Strength training helps lower extremity function. Some clinicians in rehab are concerned that strength training will exacerbate spasticity. Intuitively that makes sense; if you increase the strength of muscles used during walking you will also increase the strength of some overwhelmingly strong spastic muscles, thereby increasing spasticity. But as counterintuitive as it may seem, increasing muscular strength does not increase spasticity. In fact, muscles that are spastic are actually weaker than their counterpart of the contralateral side. Bottom line: muscle strengthening does not decrease motor control and, in some patients at least, increases distance walked and gait speed.
Cardiovascular training seems to be helpful in improving gait post-stroke. In some studies cardio training has been observed to decrease need for assistance during ambulation, and increase walking speed and distance.Strength training and cardio training, cornerstones of rehabilitation since its inception may simply work because movement after a stroke is so fatiguing.
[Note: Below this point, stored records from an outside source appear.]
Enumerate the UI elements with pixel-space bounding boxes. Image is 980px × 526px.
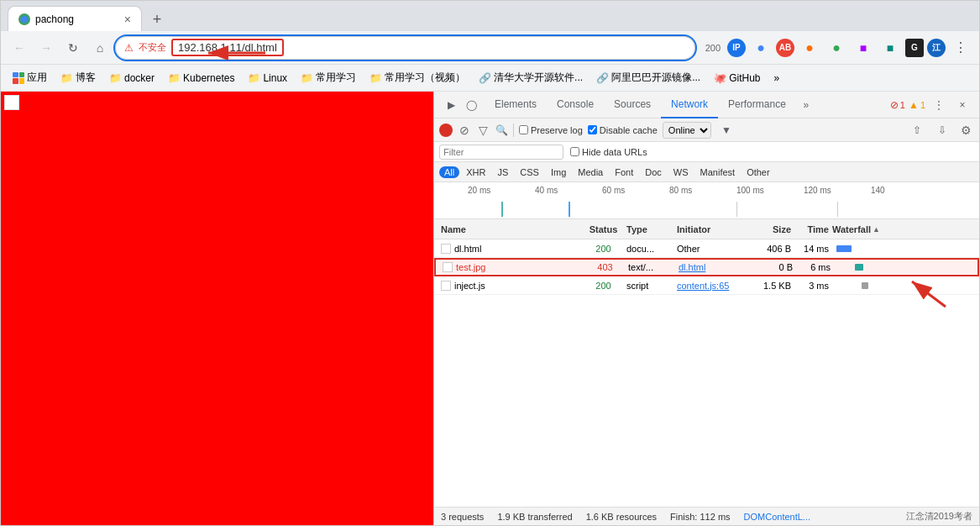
bookmark-tsinghua-label: 清华大学开源软件... [494, 71, 583, 85]
bookmark-alibaba[interactable]: 🔗 阿里巴巴开源镜像... [591, 69, 705, 87]
bookmark-apps[interactable]: 应用 [8, 69, 52, 87]
color-icon-1[interactable]: ● [749, 36, 773, 60]
color-icon-5[interactable]: ■ [878, 36, 902, 60]
col-header-name: Name [438, 224, 580, 234]
url-bar[interactable]: ⚠ 不安全 192.168.1.11/dl.html [115, 36, 695, 60]
back-button[interactable]: ← [8, 36, 31, 60]
device-icon[interactable]: ◯ [461, 95, 481, 115]
disable-cache-checkbox[interactable]: Disable cache [588, 125, 658, 135]
row1-time: 14 ms [794, 244, 832, 254]
type-btn-img[interactable]: Img [546, 166, 571, 178]
url-text[interactable]: 192.168.1.11/dl.html [171, 39, 284, 56]
watermark-label: 江念清2019考者 [906, 510, 972, 523]
new-tab-button[interactable]: + [145, 8, 169, 31]
tab-console[interactable]: Console [547, 92, 604, 118]
col-header-waterfall: Waterfall ▲ [832, 224, 976, 234]
row3-name: inject.js [438, 281, 580, 291]
hide-urls-checkbox[interactable]: Hide data URLs [570, 147, 647, 157]
timeline-140: 140 [871, 186, 885, 195]
network-settings-btn[interactable]: ⚙ [957, 122, 974, 139]
table-header: Name Status Type Initiator Size Time Wat… [434, 219, 979, 239]
devtools-settings-btn[interactable]: ⋮ [929, 95, 949, 115]
tab-sources[interactable]: Sources [604, 92, 661, 118]
type-btn-manifest[interactable]: Manifest [695, 166, 741, 178]
row2-initiator: dl.html [679, 262, 754, 272]
bookmark-blog[interactable]: 📁 博客 [55, 69, 101, 87]
type-btn-font[interactable]: Font [610, 166, 638, 178]
col-header-size: Size [752, 224, 794, 234]
bookmark-github-label: GitHub [729, 72, 760, 84]
home-button[interactable]: ⌂ [88, 36, 112, 60]
bookmark-more[interactable]: » [769, 71, 785, 86]
throttle-dropdown[interactable]: ▼ [716, 120, 736, 140]
filter-button[interactable]: ▽ [476, 124, 490, 137]
warning-badge: ▲ 1 [909, 99, 925, 111]
preserve-log-checkbox[interactable]: Preserve log [519, 125, 583, 135]
row2-wf-bar [855, 264, 863, 271]
color-icon-4[interactable]: ■ [852, 36, 875, 60]
bookmark-study1[interactable]: 📁 常用学习 [296, 69, 361, 87]
type-btn-doc[interactable]: Doc [640, 166, 667, 178]
throttle-select[interactable]: Online [663, 122, 711, 139]
bookmark-github[interactable]: 🐙 GitHub [709, 71, 765, 86]
profile-icon[interactable]: 江 [927, 39, 946, 57]
table-row[interactable]: test.jpg 403 text/... dl.html 0 B 6 ms [434, 258, 979, 276]
type-btn-all[interactable]: All [439, 166, 459, 178]
menu-button[interactable]: ⋮ [949, 36, 972, 60]
type-btn-xhr[interactable]: XHR [461, 166, 490, 178]
timeline-100ms: 100 ms [736, 186, 764, 195]
inspect-icon[interactable]: ▶ [441, 95, 461, 115]
type-btn-media[interactable]: Media [573, 166, 608, 178]
timeline-40ms: 40 ms [535, 186, 558, 195]
filter-input[interactable] [439, 145, 563, 160]
ip-icon[interactable]: IP [727, 39, 746, 57]
security-label: 不安全 [139, 41, 166, 54]
bookmark-tsinghua[interactable]: 🔗 清华大学开源软件... [474, 69, 588, 87]
tab-elements[interactable]: Elements [485, 92, 547, 118]
error-badge: ⊘ 1 [890, 99, 905, 111]
row2-name: test.jpg [439, 262, 582, 272]
tab-performance[interactable]: Performance [718, 92, 796, 118]
upload-icon[interactable]: ⇧ [907, 120, 927, 140]
bookmark-study2[interactable]: 📁 常用学习（视频） [364, 69, 470, 87]
color-icon-3[interactable]: ● [825, 36, 848, 60]
row3-wf-bar [862, 282, 868, 289]
record-button[interactable] [439, 124, 453, 137]
tab-title: pachong [35, 13, 119, 25]
tab-close-btn[interactable]: × [124, 13, 131, 26]
row1-waterfall [832, 242, 976, 255]
row3-icon [441, 281, 451, 291]
row3-time: 3 ms [794, 281, 832, 291]
network-toolbar: ⊘ ▽ 🔍 Preserve log Disable cache Online … [434, 118, 979, 142]
tab-network[interactable]: Network [661, 92, 718, 118]
row3-type: script [626, 281, 677, 291]
more-tabs-btn[interactable]: » [796, 95, 816, 115]
type-btn-css[interactable]: CSS [515, 166, 544, 178]
domcontent-label[interactable]: DOMContentL... [744, 512, 810, 522]
reload-button[interactable]: ↻ [61, 36, 85, 60]
bookmark-kubernetes-label: Kubernetes [183, 72, 234, 84]
devtools-close-btn[interactable]: × [952, 95, 972, 115]
search-button[interactable]: 🔍 [495, 124, 508, 137]
active-tab[interactable]: pachong × [8, 6, 142, 31]
forward-button[interactable]: → [34, 36, 58, 60]
type-btn-ws[interactable]: WS [668, 166, 694, 178]
adblock-icon[interactable]: AB [776, 39, 794, 57]
timeline-bar: 20 ms 40 ms 60 ms 80 ms 100 ms 120 ms 14… [434, 182, 979, 219]
bookmark-kubernetes[interactable]: 📁 Kubernetes [163, 71, 239, 86]
timeline-mark-4 [837, 202, 838, 217]
bookmark-linux[interactable]: 📁 Linux [243, 71, 292, 86]
table-row[interactable]: dl.html 200 docu... Other 406 B 14 ms [434, 239, 979, 258]
color-icon-2[interactable]: ● [798, 36, 821, 60]
row3-status: 200 [580, 281, 626, 291]
table-row[interactable]: inject.js 200 script content.js:65 1.5 K… [434, 276, 979, 295]
bookmark-docker-label: docker [124, 72, 155, 84]
type-btn-js[interactable]: JS [492, 166, 513, 178]
bookmark-docker[interactable]: 📁 docker [104, 71, 160, 86]
row2-icon [443, 262, 453, 272]
color-icon-6[interactable]: G [905, 39, 924, 57]
type-btn-other[interactable]: Other [742, 166, 775, 178]
download-icon[interactable]: ⇩ [932, 120, 952, 140]
timeline-mark-3 [736, 202, 737, 217]
clear-button[interactable]: ⊘ [458, 124, 471, 137]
In fact, fatigue is the leading complaint among stroke survivors. When age matched against folks who don’t exercise but are otherwise healthy, stroke survivors have half as much cardio strength and half as much affected-side strength. And you can add to that the fact that everything a survivor does (usually measured against walking) takes twice as much energy. And energy is essential to implementing most leading edge concepts in lower extremity stroke rehabilitation. For instance, we know that intensity works rehabilitate the lower extremity after stroke. Robust repetitive practice protocols rewire the brain after stroke to provide for better motor outcomes. But patients may not be able to benefit from these protocols because they are simply too pooped to practice. “Banking” energy, through strengthening of the cardiovascular and muscular systems can give survivors a fighting chance on their road to recovery.
So, there it is. What we always thought worked, works.

  1. Kollen BJ, Lennon S, Lyons B, et al. The effectiveness of the Bobath concept in stroke rehabilitation: what is the evidence? Stroke 2009;40:e89-e97.
  2. Saunders DH, Greig CA, Mead GE, Young A. Physical fitness training for stroke patients. Cochrane Database Syst Rev 2009.